La ricerca di Capitini intrecciò
progressivamente componenti diverse: religiose, politiche e pedagogiche. Il
volume ci ricorda come già alla fine degli anni venti Capitini sia stato
profondamente influenzato dalla figura
di Gandhi.
Alla luce di questa esperienza, i tre
aspetti del suo pensiero presero vita e forma nel suo animo già da quel periodo. La ricostruzione tocca tutti
gli elementi della riflessione di questo intellettuale apparentemente solitario,
ma capace di influenzare invece i
giovani di due generazioni. Sul piano politico, Capitini attraverso il
Movimento Liberalsocialista, collaborò con uomini della levatura di Ugo La Malfa, Norberto Bobbio e Pietro Ingrao, pur rifiutando sempre di
prendere una tessera di partito.
La non violenza, tra politica, pedagogia e spiritualità
Nel dopoguerra, prima con la sua attività a
livello di base, nei comuni e nelle associazioni, poi con la sua ricerca
intellettuale, dialogò con figure come Don Primo Mazzolari, Don Lorenzo Milani
e Danilo Dolci, che divenne uno dei suoi più vicini collaboratori.
Truini
sottolinea lungo tutto il testo come asse centrale dell’ impegno di Capitini
sia stata la non violenza come criterio spirituale e pratico. Da un punto di vista religioso e teorico, l’

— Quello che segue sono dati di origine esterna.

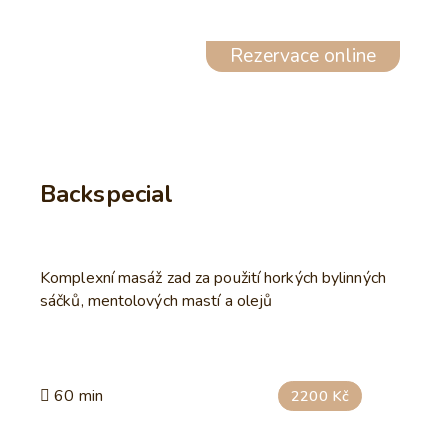
Rezervace online
Backspecial
Komplexní masáž zad za použití horkých bylinných
sáčků, mentolových mastí a olejů
60 min
2200 Kč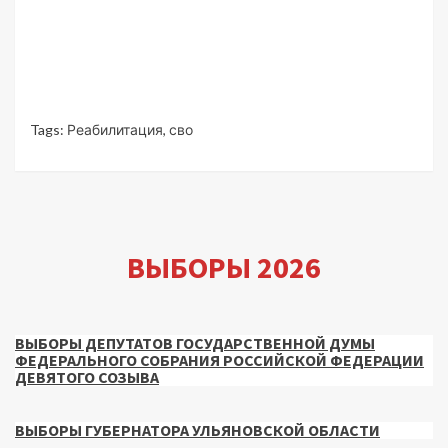
Tags:
Реабилитация
,
сво
ВЫБОРЫ 2026
ВЫБОРЫ ДЕПУТАТОВ ГОСУДАРСТВЕННОЙ ДУМЫ
ФЕДЕРАЛЬНОГО СОБРАНИЯ РОССИЙСКОЙ ФЕДЕРАЦИИ
ДЕВЯТОГО СОЗЫВА
ВЫБОРЫ ГУБЕРНАТОРА УЛЬЯНОВСКОЙ ОБЛАСТИ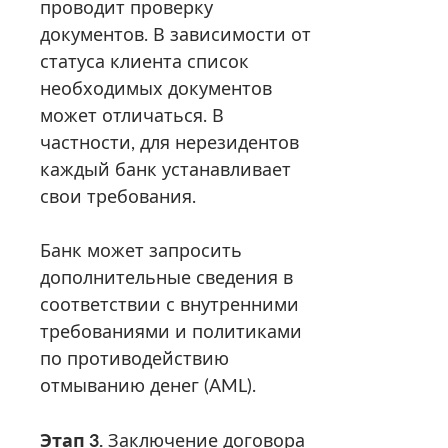
проводит проверку
документов. В зависимости от
статуса клиента список
необходимых документов
может отличаться. В
частности, для нерезидентов
каждый банк устанавливает
свои требования.
Банк может запросить
дополнительные сведения в
соответствии с внутренними
требованиями и политиками
по противодействию
отмыванию денег (AML).
Этап 3.
Заключение договора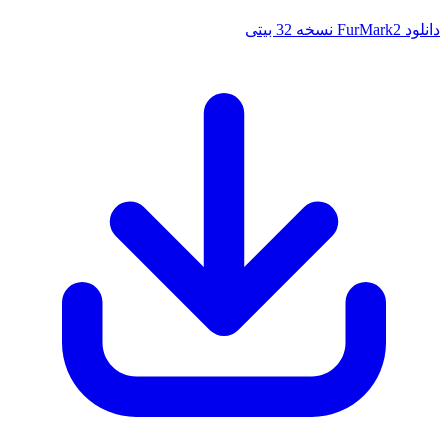
 بیتی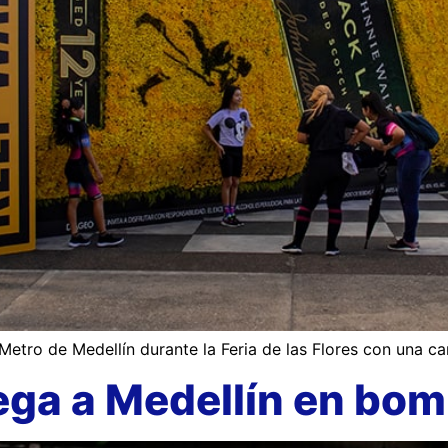
Metro de Medellín durante la Feria de las Flores con una ca
lega a Medellín en bo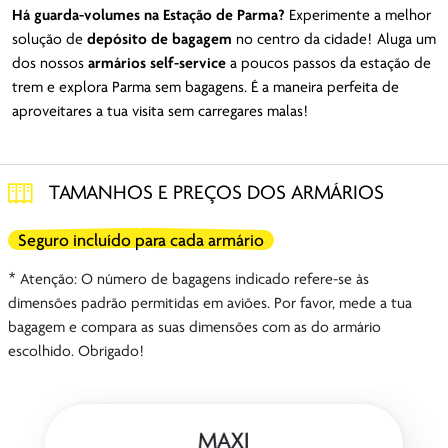
Há guarda-volumes na Estação de Parma?
Experimente a melhor
solução de
depósito de bagagem
no centro da cidade! Aluga um
dos nossos
armários self-service
a poucos passos da estação de
trem e explora Parma sem bagagens. É a maneira perfeita de
aproveitares a tua visita sem carregares malas!
TAMANHOS E PREÇOS DOS ARMÁRIOS
Seguro incluído para cada armário
* Atenção: O número de bagagens indicado refere-se às
dimensões padrão permitidas em aviões. Por favor, mede a tua
bagagem e compara as suas dimensões com as do armário
escolhido. Obrigado!
MAXI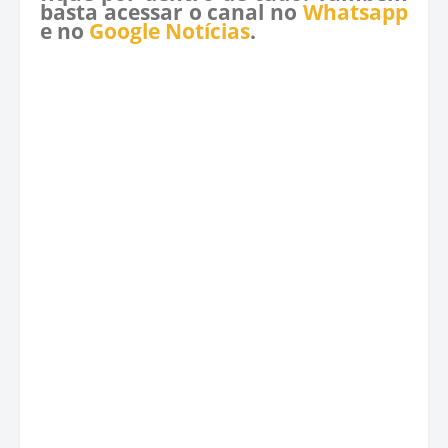
basta acessar o canal no
Whatsapp
e no
Google Notícias
.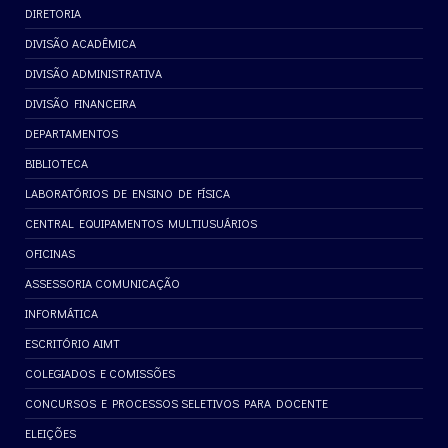
DIRETORIA
DIVISÃO ACADÊMICA
DIVISÃO ADMINISTRATIVA
DIVISÃO FINANCEIRA
DEPARTAMENTOS
BIBLIOTECA
LABORATÓRIOS DE ENSINO DE FÍSICA
CENTRAL EQUIPAMENTOS MULTIUSUÁRIOS
OFICINAS
ASSESSORIA COMUNICAÇÃO
INFORMÁTICA
ESCRITÓRIO AIMT
COLEGIADOS E COMISSÕES
CONCURSOS E PROCESSOS SELETIVOS PARA DOCENTE
ELEIÇÕES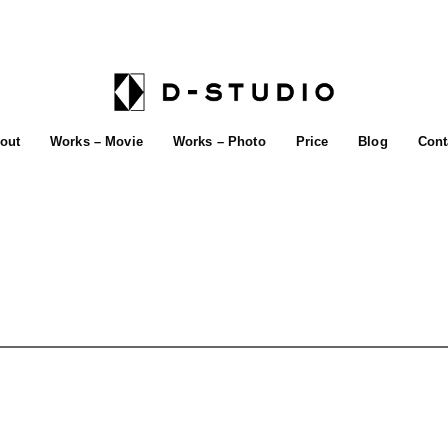
out
Works – Movie
Works – Photo
Price
Blog
Cont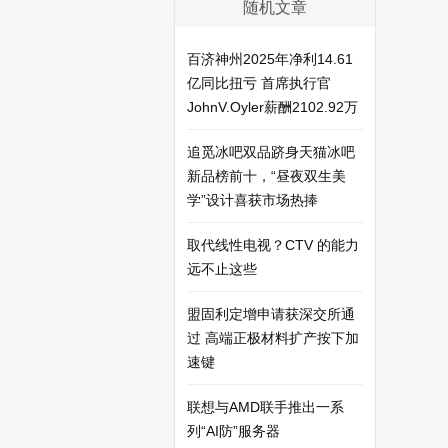
随机文章
百济神州2025年净利14.61
亿同比扭亏 首席执行官
JohnV.Oyler薪酬2102.92万
追觅冰吧双品跻身天猫冰吧
新品榜前十，“昼夜双生美
学”设计喜获市场热捧
取代线性电视？CTV 的能力
远不止这些
盟固利定增申请获深交所通
过 高端正极材料扩产按下加
速键
联想与AMD联手推出一系
列“AI防”服务器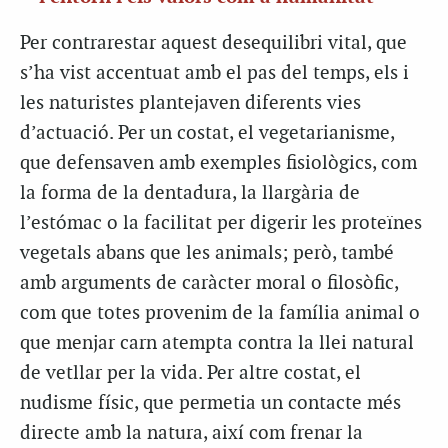
Per contrarestar aquest desequilibri vital, que
s’ha vist accentuat amb el pas del temps, els i
les naturistes plantejaven diferents vies
d’actuació. Per un costat, el vegetarianisme,
que defensaven amb exemples fisiològics, com
la forma de la dentadura, la llargària de
l’estómac o la facilitat per digerir les proteïnes
vegetals abans que les animals; però, també
amb arguments de caràcter moral o filosòfic,
com que totes provenim de la família animal o
que menjar carn atempta contra la llei natural
de vetllar per la vida. Per altre costat, el
nudisme físic, que permetia un contacte més
directe amb la natura, així com frenar la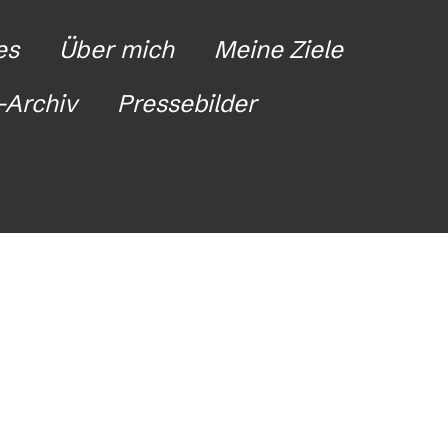
es
Über mich
Meine Ziele
Archiv
Pressebilder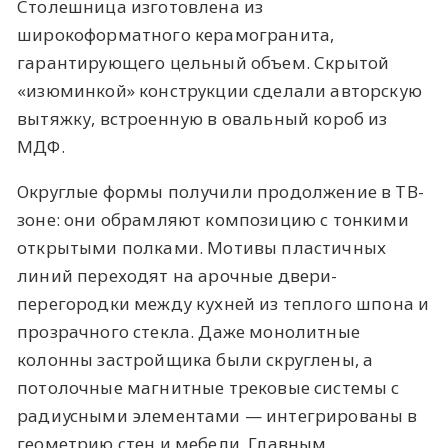
Столешница изготовлена из
широкоформатного керамогранита,
гарантирующего цельный объем. Скрытой
«изюминкой» конструкции сделали авторскую
вытяжку, встроенную в овальный короб из
МДФ.
Округлые формы получили продолжение в ТВ-
зоне: они обрамляют композицию с тонкими
открытыми полками. Мотивы пластичных
линий переходят на арочные двери-
перегородки между кухней из теплого шпона и
прозрачного стекла. Даже монолитные
колонны застройщика были скруглены, а
потолочные магнитные трековые системы с
радиусными элементами — интегрированы в
геометрию стен и мебели. Главным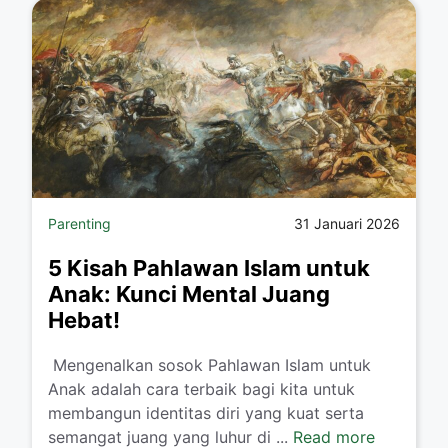
Parenting
31 Januari 2026
5 Kisah Pahlawan Islam untuk
Anak: Kunci Mental Juang
Hebat!
​ Mengenalkan sosok Pahlawan Islam untuk
Anak adalah cara terbaik bagi kita untuk
membangun identitas diri yang kuat serta
semangat juang yang luhur di ...
Read more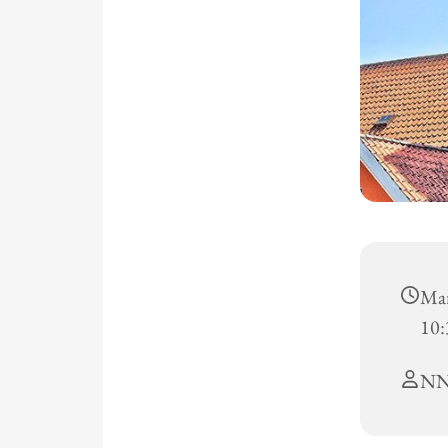
Man
10:
N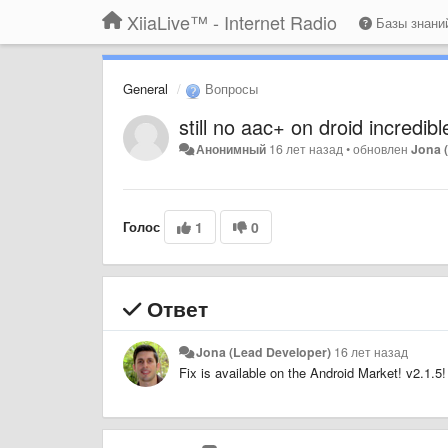
XiiaLive™ - Internet Radio
Базы знан
General
Вопросы
still no aac+ on droid incredibl
Анонимный
16 лет назад
•
обновлен
Jona 
Голос
1
0
Ответ
Jona (Lead Developer)
16 лет назад
Fix is available on the Android Market! v2.1.5!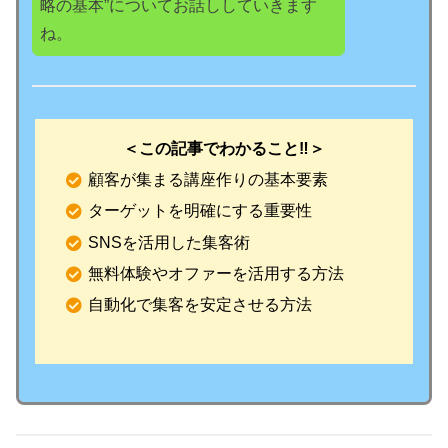
略の基本”についてお話ししていきます
ね。
＜この記事でわかること‼️＞
顧客が集まる講座作りの基本要素
ターゲットを明確にする重要性
SNSを活用した集客術
無料体験やオファーを活用する方法
自動化で集客を安定させる方法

atteggiamento della non violenza si fondava per lui su alcuni presupposti
conoscitivi. L’ io umano può essere
fondato solo su una relazione con un tu,
un altro da sé di cui dobbiamo
riconoscere la presenza ( e in questa presenza ha un ruolo centrale la natura).
In
questa sfera Capitini formulò la tesi
della compresenza dei vivi e dei morti. Solo la disponibilità verso i morti, l’
ascolto della loro presenza può connetterci con i viventi: "..il silenzio dei morti non ci dà
l'impressione del nulla, ma ci induce a sentire un rapporto universale e corale
con tutti, e proprio dal raccoglimento silenzioso del cimitero esce la nostra
coscienza più appassionata nella vita dei valori." ( Educazione aperta,
La Nuova Italia, 1967).
Questa visione antropologica, elaborata in
solitudine, fuori dagli apparati culturali delle grandi forze culturali del dopoguerra, non fu
mai infruttuosa. Fermentò nelle esperienze più vive di un cinquantennio: il liberalsocialismo;
la prima generazione pacifista degli anni 60 e poi l’ impegno civile dopo il
1968 di tanti pacifisti e cristiani critici. Basti ricordare il nome del primo
obbiettore di coscienza italiano, Pietro Pinna. A Fabrizio Truini va il grande
merito di aver rievocato questa vicenda attualissima, con efficacia di stile e partecipazione intima.
Tutte insieme rendono il libro prezioso.